# Prompt
All lines from the one containing "empresas del sector privado, las empre" through the final line of the listing below, and no others, must be returned exactly; no pictures belong in the copy.

# Records shown
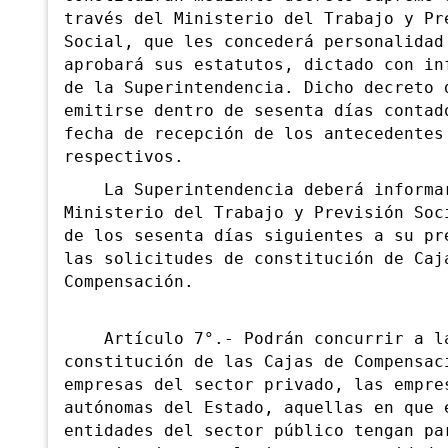
través del Ministerio del Trabajo y Pr
Social, que les concederá personalidad
aprobará sus estatutos, dictado con in
de la Superintendencia. Dicho decreto 
emitirse dentro de sesenta días contad
fecha de recepción de los antecedentes
respectivos.
La Superintendencia deberá informa
Ministerio del Trabajo y Previsión Soc
de los sesenta días siguientes a su pr
las solicitudes de constitución de Caj
Compensación.
Artículo 7°.- Podrán concurrir a l
constitución de las Cajas de Compensac
empresas del sector privado, las empre
autónomas del Estado, aquellas en que 
entidades del sector público tengan
par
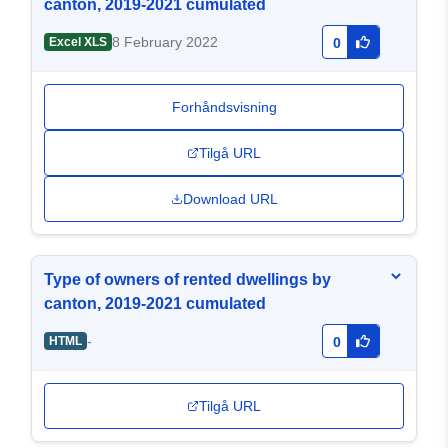
canton, 2019-2021 cumulated
8 February 2022
Excel XLS
0
Forhåndsvisning
Tilgå URL
Download URL
Type of owners of rented dwellings by
canton, 2019-2021 cumulated
-
HTML
0
Tilgå URL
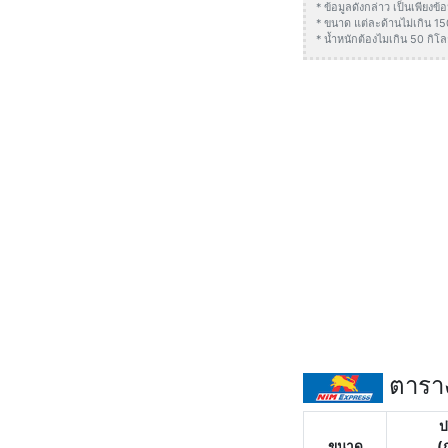
* ข้อมูลดังกล่าว เป็นเพียง
* ขนาด แต่ละด้านไม่เกิน 1
* น้ำหนักต้องไมเกิน 50 กิโล
ตาราง
ป
ขนาด
(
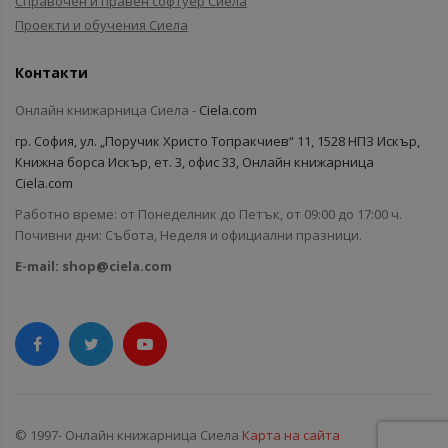
Справочен и правен софтуер Сиела
Проекти и обучения Сиела
Контакти
Онлайн книжарница Сиела -
Ciela.com
гр. София, ул. „Поручик Христо Топракчиев“ 11, 1528 НПЗ Искър,
Книжна борса Искър, ет. 3, офис 33, Онлайн книжарница
Ciela.com
Работно време: от Понеделник до Петък, от 09:00 до 17:00 ч.
Почивни дни: Събота, Неделя и официални празници.
E-mail:
shop@ciela.com
© 1997- Онлайн книжарница Сиела
Карта на сайта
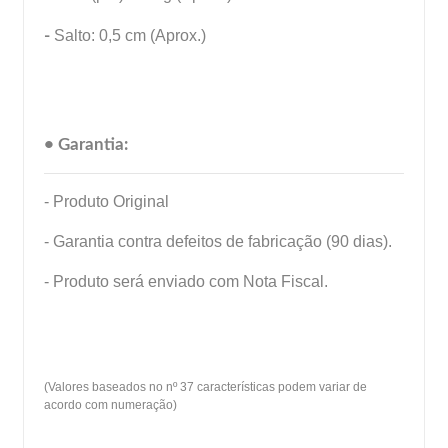
-
Salto: 0,5 cm (Aprox.)
• Garantia:
- Produto Original
- Garantia contra defeitos de fabricação (90 dias).
- Produto será enviado com Nota Fiscal.
(Valores baseados no nº 37 características podem variar de
acordo com numeração)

# Exercise response
empresas del sector privado, las empre
autónomas del Estado, aquellas en que 
entidades del sector público tengan
par
canton, 2019-2021 cumulated
8 February 2022
Excel XLS
0
Forhåndsvisning
Tilgå URL
Download URL
Type of owners of rented dwellings by
canton, 2019-2021 cumulated
-
HTML
0
Tilgå URL
* ข้อมูลดังกล่าว เป็นเพียง
* ขนาด แต่ละด้านไม่เกิน 1
* น้ำหนักต้องไมเกิน 50 กิโล
ตาราง
ป
ขนาด
(
Справочен и правен софтуер Сиела
Проекти и обучения Сиела
Контакти
Онлайн книжарница Сиела -
Ciela.com
гр. София, ул. „Поручик Христо Топракчиев“ 11, 1528 НПЗ Искър,
Книжна борса Искър, ет. 3, офис 33, Онлайн книжарница
Ciela.com
Работно време: от Понеделник до Петък, от 09:00 до 17:00 ч.
Почивни дни: Събота, Неделя и официални празници.
E-mail:
shop@ciela.com
© 1997- Онлайн книжарница Сиела
Карта на сайта
-
Salto: 0,5 cm (Aprox.)
• Garantia:
- Produto Original
- Garantia contra defeitos de fabricação (90 dias).
- Produto será enviado com Nota Fiscal.
(Valores baseados no nº 37 características podem variar de
acordo com numeração)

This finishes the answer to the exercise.